◆ **Source material**:
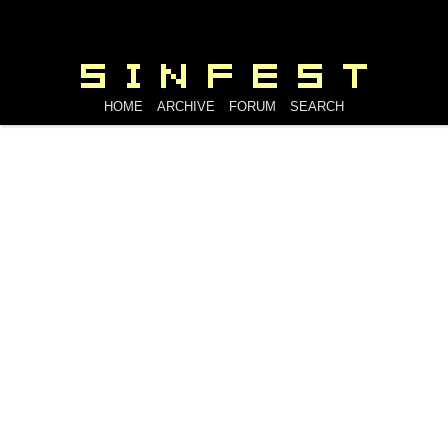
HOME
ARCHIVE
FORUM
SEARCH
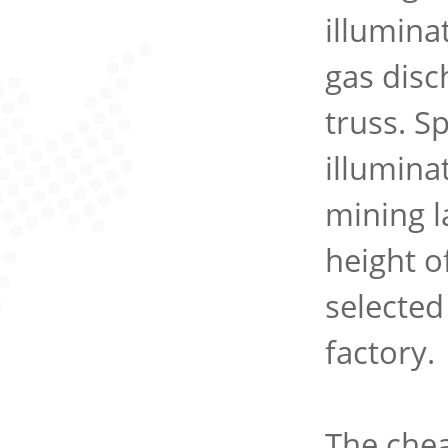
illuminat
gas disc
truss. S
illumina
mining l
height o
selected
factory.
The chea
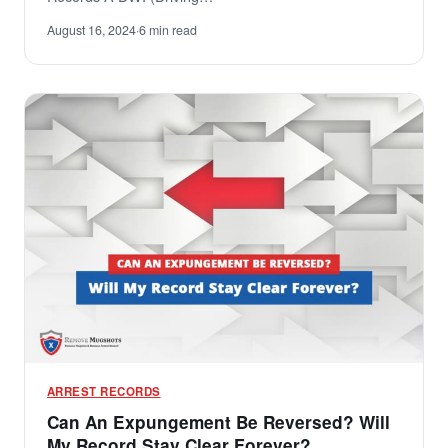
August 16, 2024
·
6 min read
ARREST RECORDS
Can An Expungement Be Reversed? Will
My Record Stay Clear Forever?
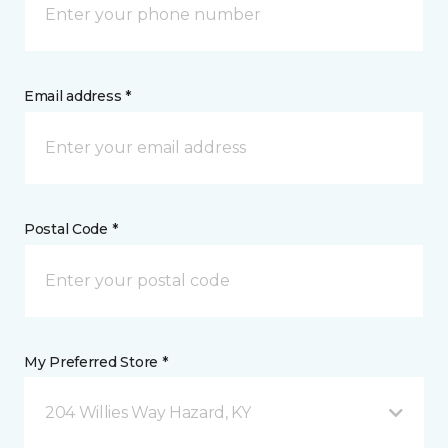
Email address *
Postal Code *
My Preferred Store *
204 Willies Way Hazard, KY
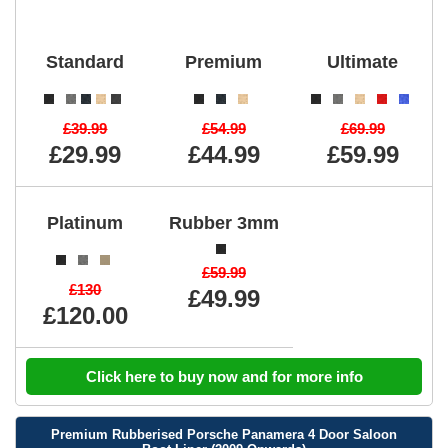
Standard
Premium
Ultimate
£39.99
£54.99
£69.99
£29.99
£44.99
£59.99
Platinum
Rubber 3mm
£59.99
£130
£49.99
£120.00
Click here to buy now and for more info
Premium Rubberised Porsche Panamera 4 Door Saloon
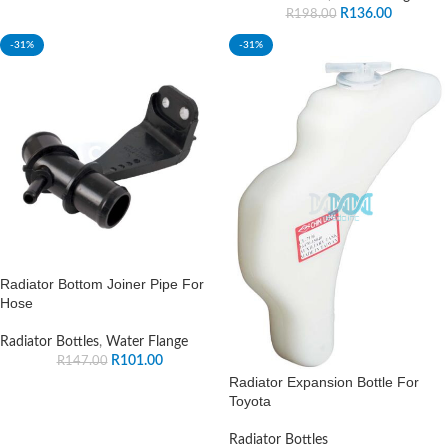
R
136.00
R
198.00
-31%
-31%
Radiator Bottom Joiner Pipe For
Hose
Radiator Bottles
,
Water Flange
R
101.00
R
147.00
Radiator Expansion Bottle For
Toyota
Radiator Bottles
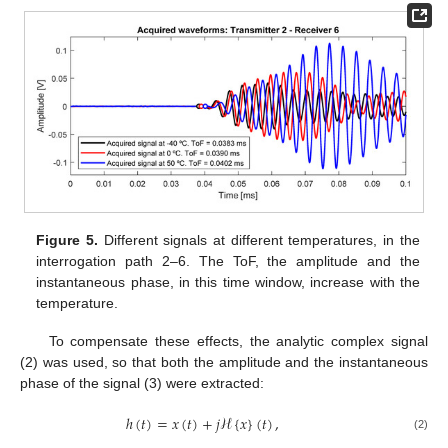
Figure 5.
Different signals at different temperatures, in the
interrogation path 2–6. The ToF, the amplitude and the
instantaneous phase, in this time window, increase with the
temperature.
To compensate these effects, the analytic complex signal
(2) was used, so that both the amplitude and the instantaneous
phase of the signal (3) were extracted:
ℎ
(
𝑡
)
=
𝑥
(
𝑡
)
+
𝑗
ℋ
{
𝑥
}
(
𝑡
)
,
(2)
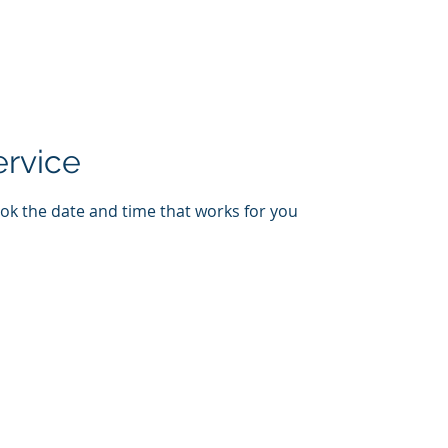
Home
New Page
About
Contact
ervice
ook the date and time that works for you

◆ **Work task**: Leaving the pictures out, write out every entry exactly.

◆ **Exercise solution**:
HOME
ARCHIVE
FORUM
SEARCH
illuminat
gas disc
truss. S
illumina
mining l
height o
selected
factory.
The chea
August 16, 2024
·
6 min read
ARREST RECORDS
Can An Expungement Be Reversed? Will
My Record Stay Clear Forever?
Email address *
Postal Code *
My Preferred Store *
204 Willies Way Hazard, KY
Standard
Premium
Ultimate
£39.99
£54.99
£69.99
£29.99
£44.99
£59.99
Platinum
Rubber 3mm
£59.99
£130
£49.99
£120.00
Click here to buy now and for more info
Premium Rubberised Porsche Panamera 4 Door Saloon
R
136.00
R
198.00
-31%
-31%
Radiator Bottom Joiner Pipe For
Hose
Radiator Bottles
,
Water Flange
R
101.00
R
147.00
Radiator Expansion Bottle For
Toyota
Radiator Bottles
Figure 5.
Different signals at different temperatures, in the
interrogation path 2–6. The ToF, the amplitude and the
instantaneous phase, in this time window, increase with the
temperature.
To compensate these effects, the analytic complex signal
(2) was used, so that both the amplitude and the instantaneous
phase of the signal (3) were extracted:
ℎ
(
𝑡
)
=
𝑥
(
𝑡
)
+
𝑗
ℋ
{
𝑥
}
(
𝑡
)
,
(2)
Home
New Page
About
Contact
ervice
ook the date and time that works for you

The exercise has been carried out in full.